Since the 2008 campaign has started so early, long before I am accustomed to pondering such matters, I decided to catch up by calling my favorite inside source: Ananias Ziegler, media relations director of the Committee That Really Runs America.

“Good to hear from you, Quillen,” he began. “But you sound rather bushed. Is that because you just planted a rose bush? Or have you been drinking too much Busch?”

“What’s this about?” I wondered whether the summer heat had broiled his brain.

“Don’t worry,” he replied. “We have orders here to use the president’s name at least three times whenever we talk with anyone, and I wanted to get that out of the way.”

So he had performed his bush- league duty, and I changed the subject. “It seems to me that there’s more bad news from Iraq every day,” I said, “even with the surge. Is there a plan?”

“Of course there is,” Ziegler spluttered. “It’s to hold on until January of 2009.”

“What happens then?”

“A new president takes office,” Ziegler said. “And then Iraq will be his or her problem. It’s an integral part of our long-term plan. 2008 is a lost cause for the Republicans. Barring some major twist of fate, they’re not going to win back the House and Senate, or keep the presidency, next year.”

That sounded familiar. “Our state Republican chairman has been saying pretty much the same thing, that there’s no hope before 2010,” I pointed out.

“Who’s your state GOP chairman?” Ziegler asked, as though he didn’t already know.

“Dick Wadhams,” I said.

“Dick who?” Ziegler persisted.

“Dick Wadhams,” I repeated. “You must know him, or at least have heard of him.”

“Of course,” Ziegler agreed. “It’s just that since he managed George Allen’s Senate campaign in Virginia last year, and the Macaca Man lost, he’s an unperson.

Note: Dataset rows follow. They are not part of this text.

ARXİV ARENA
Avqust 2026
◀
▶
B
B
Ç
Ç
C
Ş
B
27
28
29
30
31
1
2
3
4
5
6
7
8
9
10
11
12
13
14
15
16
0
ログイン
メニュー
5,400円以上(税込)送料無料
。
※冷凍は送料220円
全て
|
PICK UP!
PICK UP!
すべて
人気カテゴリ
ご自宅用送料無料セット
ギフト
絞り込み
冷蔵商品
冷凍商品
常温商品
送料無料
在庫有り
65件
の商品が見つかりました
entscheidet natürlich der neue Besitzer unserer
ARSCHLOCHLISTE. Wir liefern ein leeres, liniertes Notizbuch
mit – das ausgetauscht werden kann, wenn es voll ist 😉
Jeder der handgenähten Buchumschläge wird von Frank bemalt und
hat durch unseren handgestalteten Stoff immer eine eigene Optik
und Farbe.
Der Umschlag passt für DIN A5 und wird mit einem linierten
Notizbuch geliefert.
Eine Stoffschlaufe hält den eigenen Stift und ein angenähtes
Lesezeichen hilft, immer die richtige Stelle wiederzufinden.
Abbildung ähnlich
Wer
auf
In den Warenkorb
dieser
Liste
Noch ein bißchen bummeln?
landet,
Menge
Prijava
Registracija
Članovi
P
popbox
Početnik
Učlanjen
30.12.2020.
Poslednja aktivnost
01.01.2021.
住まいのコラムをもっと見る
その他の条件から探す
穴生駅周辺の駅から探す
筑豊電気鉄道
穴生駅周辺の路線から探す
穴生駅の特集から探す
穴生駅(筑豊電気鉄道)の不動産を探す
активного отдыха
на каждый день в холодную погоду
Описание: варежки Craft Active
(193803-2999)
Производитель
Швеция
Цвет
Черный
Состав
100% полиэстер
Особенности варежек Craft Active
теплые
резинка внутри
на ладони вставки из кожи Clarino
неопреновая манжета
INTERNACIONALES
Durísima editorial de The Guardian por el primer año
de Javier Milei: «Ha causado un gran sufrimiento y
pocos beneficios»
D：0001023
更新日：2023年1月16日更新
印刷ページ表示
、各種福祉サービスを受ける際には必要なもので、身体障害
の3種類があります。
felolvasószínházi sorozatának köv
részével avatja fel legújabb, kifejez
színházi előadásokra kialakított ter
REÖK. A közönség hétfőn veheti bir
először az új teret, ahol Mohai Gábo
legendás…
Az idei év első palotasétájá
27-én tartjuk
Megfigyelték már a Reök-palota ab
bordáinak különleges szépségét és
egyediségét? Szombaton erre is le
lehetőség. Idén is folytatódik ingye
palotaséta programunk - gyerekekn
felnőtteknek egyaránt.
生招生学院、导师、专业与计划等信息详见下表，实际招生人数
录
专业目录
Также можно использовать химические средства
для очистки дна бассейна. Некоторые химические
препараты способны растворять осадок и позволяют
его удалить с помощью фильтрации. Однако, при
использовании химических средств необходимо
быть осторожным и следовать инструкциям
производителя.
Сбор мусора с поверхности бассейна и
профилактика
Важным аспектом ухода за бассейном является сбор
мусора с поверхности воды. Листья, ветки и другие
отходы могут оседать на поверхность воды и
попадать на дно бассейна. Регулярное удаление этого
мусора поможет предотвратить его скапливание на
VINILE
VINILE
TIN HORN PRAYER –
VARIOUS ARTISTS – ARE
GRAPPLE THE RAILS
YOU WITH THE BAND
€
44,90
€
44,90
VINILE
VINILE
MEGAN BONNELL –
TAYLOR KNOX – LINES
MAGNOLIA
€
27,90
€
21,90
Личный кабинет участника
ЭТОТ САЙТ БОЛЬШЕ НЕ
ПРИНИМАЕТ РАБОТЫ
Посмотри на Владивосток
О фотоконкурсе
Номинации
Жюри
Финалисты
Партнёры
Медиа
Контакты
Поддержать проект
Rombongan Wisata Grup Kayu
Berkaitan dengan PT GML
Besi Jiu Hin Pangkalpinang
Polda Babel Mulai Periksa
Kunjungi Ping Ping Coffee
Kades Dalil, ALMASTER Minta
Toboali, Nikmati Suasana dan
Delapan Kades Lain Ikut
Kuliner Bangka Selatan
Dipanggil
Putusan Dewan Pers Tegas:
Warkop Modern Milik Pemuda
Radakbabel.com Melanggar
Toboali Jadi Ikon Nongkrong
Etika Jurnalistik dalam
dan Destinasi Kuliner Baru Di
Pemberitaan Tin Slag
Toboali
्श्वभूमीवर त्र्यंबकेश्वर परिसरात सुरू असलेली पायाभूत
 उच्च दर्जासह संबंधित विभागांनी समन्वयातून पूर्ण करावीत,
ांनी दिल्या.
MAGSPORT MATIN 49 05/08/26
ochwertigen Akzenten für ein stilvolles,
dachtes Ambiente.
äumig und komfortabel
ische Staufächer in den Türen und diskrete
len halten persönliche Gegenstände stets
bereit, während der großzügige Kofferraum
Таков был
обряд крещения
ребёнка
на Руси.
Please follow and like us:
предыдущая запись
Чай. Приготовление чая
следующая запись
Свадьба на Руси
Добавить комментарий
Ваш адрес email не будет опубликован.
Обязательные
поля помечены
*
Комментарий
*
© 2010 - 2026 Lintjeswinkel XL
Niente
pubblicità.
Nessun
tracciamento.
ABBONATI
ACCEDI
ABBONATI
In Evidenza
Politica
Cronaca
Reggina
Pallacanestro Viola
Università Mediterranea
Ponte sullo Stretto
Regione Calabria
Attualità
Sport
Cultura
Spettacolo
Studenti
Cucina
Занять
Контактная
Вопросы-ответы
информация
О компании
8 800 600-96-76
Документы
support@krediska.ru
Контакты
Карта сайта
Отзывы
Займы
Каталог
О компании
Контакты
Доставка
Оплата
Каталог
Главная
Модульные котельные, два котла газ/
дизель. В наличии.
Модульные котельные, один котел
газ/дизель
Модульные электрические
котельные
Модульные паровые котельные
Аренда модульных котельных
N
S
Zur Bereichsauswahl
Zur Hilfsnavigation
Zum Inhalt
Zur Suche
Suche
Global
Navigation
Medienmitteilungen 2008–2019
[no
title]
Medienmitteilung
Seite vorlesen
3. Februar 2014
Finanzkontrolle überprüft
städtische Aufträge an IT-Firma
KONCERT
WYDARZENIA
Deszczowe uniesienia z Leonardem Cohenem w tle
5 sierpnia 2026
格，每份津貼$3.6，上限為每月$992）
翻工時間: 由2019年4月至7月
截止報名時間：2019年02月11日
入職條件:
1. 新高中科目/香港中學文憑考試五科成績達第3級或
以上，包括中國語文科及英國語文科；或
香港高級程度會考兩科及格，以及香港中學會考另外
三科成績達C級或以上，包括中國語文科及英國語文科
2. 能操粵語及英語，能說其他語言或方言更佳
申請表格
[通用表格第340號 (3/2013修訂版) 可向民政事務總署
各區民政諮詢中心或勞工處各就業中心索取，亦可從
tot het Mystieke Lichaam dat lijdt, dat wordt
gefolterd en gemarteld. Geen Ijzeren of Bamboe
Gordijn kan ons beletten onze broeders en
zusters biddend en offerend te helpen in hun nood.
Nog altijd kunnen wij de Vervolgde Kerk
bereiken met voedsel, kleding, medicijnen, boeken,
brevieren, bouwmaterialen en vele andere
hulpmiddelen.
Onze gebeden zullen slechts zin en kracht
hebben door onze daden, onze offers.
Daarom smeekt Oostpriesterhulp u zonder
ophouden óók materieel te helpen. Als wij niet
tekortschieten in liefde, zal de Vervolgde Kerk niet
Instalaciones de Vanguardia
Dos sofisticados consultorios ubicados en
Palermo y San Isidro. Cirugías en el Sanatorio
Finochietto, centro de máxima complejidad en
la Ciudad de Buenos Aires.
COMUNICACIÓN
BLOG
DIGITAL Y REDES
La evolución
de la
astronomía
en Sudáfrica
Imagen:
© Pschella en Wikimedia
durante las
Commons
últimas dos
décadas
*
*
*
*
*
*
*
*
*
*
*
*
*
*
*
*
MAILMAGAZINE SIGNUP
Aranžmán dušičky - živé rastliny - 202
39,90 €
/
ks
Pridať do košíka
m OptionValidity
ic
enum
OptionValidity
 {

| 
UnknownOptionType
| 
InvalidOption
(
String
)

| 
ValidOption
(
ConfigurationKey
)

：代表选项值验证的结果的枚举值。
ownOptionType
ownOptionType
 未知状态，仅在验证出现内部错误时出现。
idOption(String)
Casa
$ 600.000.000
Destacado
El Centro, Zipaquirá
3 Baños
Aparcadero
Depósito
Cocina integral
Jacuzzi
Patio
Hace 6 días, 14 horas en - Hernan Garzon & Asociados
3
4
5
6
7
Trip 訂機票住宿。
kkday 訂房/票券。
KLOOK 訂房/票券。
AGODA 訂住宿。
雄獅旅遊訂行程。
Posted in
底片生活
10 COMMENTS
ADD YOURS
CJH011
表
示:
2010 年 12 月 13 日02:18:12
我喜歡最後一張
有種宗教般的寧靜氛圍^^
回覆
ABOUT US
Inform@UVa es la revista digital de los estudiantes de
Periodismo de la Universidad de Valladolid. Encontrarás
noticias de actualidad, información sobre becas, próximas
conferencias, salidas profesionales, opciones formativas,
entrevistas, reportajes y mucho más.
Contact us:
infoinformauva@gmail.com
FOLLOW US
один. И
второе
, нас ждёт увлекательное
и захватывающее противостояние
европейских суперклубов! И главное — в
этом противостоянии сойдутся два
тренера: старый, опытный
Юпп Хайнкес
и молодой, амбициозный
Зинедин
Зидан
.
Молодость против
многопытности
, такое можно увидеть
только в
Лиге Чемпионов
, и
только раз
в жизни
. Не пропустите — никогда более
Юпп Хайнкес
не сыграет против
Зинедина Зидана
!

Why do you think he was exiled to your flyover country?”

I stayed the course and asked about this long-term plan that extended well past the 2008 election.

“OK, figure that a Democrat is going to be elected next year,” he began.

“So you plan to lose,” I interjected.

“Bear with me here,” Ziegler grunted. “The Democrat will win on terms that pretty well guarantee a withdrawal from Iraq. After all, the prime minister there says they don’t need us and we can leave any time.”

“So what happens after we leave?” I asked Ziegler.

“There will be a lot more fighting, and it will get ugly. Whoever comes out on top in Iraq is going to have to be anti-American. This should happen well before our 2010 election, and for sure before 2012.”

I was still having trouble connecting the dots, and told him so.

“It’s not that difficult, Quillen. We’ll have a gold-plated campaign issue: Who lost Iraq? And that will win elections here for a generation.”

“How so?” I inquired.

“It’s worked before. About the time you were born, just after Mao triumphed in the Chinese civil war, Republicans got a lot of mileage from “Who lost China?” Never mind that China was never ours to start with. Just blame the other side for losing it.”

“And with Vietnam?” I pursued.

“We lost it on account of the defeatists in the other party. And you jackals in the media who insisted on reporting what you saw over there, rather than realizing that Tet was a great defeat for the Viet Cong. Even if nobody on the Committee actually fought there, we manufactured some great body counts back in the day, and we’ve had a great run passing out blame ever since.”

“So if I get this right,” I summarized, “You’ll lose in 2008, and Iraq will get even worse. Then you can blame somebody else for that, and go on to win elections for years.”

“That’s the plan,” Ziegler concluded, excusing himself because he had to take a call from the White House, something about how best to spin the refusal to respond to a subpoena from the people’s elected representatives.